▶ **Exercise prompt**
Gather all lines in the entries that include the word "para".

▶ **Data records**
BEGIN

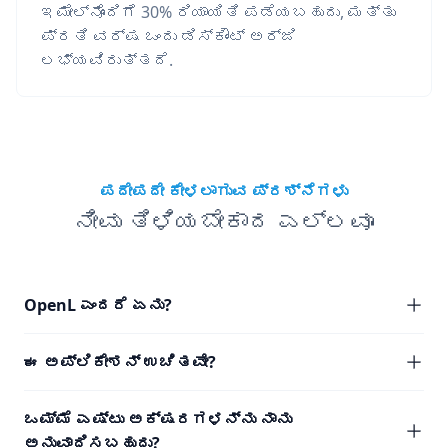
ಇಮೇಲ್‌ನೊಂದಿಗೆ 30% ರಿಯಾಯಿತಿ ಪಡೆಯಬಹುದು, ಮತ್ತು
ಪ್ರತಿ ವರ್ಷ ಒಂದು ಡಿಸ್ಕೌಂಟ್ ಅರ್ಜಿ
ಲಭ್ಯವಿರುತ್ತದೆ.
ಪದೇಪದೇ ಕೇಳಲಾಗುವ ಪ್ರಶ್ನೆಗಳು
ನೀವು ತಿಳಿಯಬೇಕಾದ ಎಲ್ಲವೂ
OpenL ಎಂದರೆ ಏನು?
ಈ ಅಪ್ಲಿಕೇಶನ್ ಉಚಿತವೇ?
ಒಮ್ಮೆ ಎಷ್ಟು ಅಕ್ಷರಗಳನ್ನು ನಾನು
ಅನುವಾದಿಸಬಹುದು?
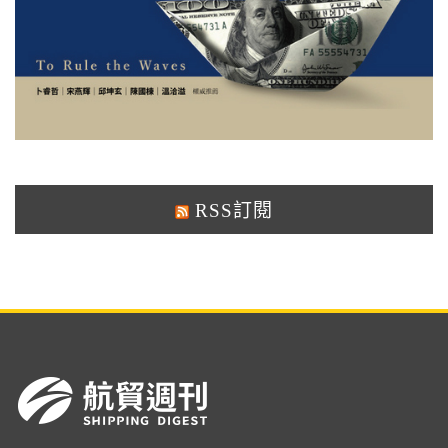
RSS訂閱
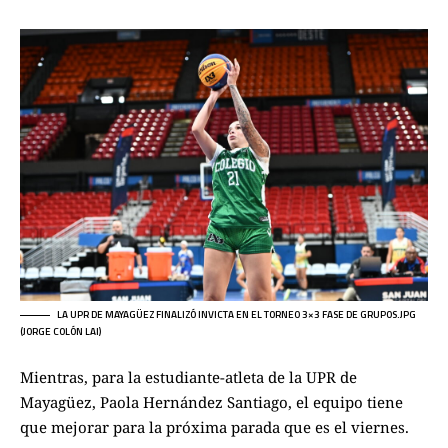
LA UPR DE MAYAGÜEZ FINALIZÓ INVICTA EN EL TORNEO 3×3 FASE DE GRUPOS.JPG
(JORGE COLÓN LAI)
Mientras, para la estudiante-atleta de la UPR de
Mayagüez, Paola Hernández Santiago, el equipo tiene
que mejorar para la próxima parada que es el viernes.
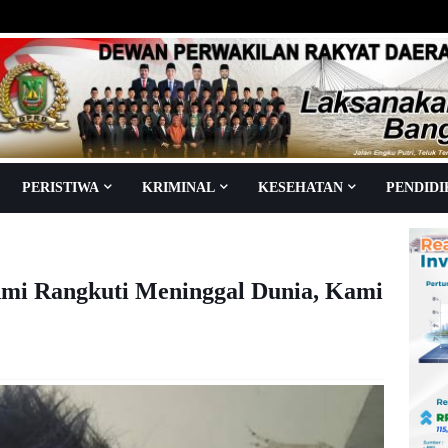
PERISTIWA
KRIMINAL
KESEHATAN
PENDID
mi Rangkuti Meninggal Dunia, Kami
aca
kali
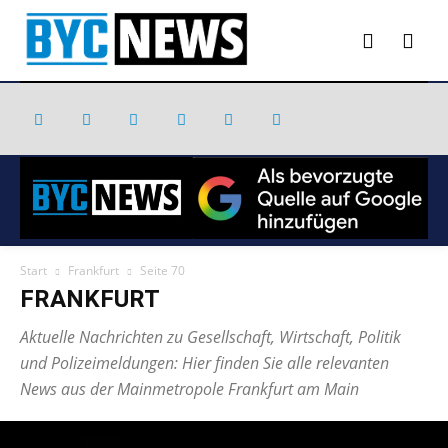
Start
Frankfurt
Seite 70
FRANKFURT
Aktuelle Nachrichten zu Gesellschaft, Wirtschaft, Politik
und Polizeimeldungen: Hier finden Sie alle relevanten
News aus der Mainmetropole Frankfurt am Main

END
BEGIN

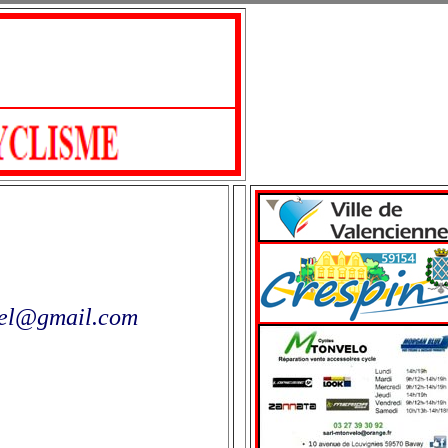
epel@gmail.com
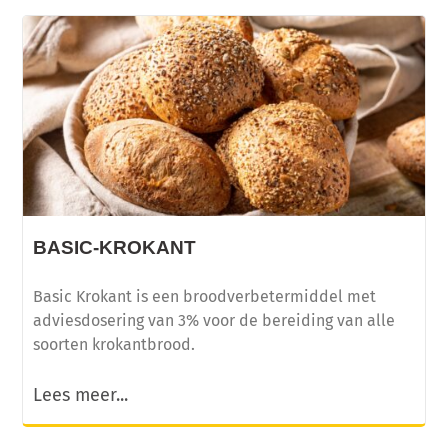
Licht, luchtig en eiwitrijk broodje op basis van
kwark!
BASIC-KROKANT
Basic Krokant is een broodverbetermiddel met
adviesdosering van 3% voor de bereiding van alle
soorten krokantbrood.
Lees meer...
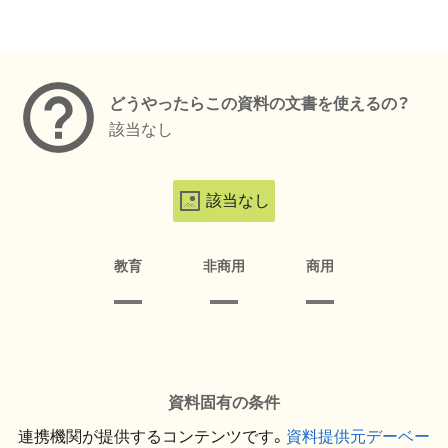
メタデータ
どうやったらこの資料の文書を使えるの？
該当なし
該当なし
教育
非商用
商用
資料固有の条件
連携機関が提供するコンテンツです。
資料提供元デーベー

END

▶ **Result of this task**
Mientras, para la estudiante-atleta de la UPR de
que mejorar para la próxima parada que es el viernes.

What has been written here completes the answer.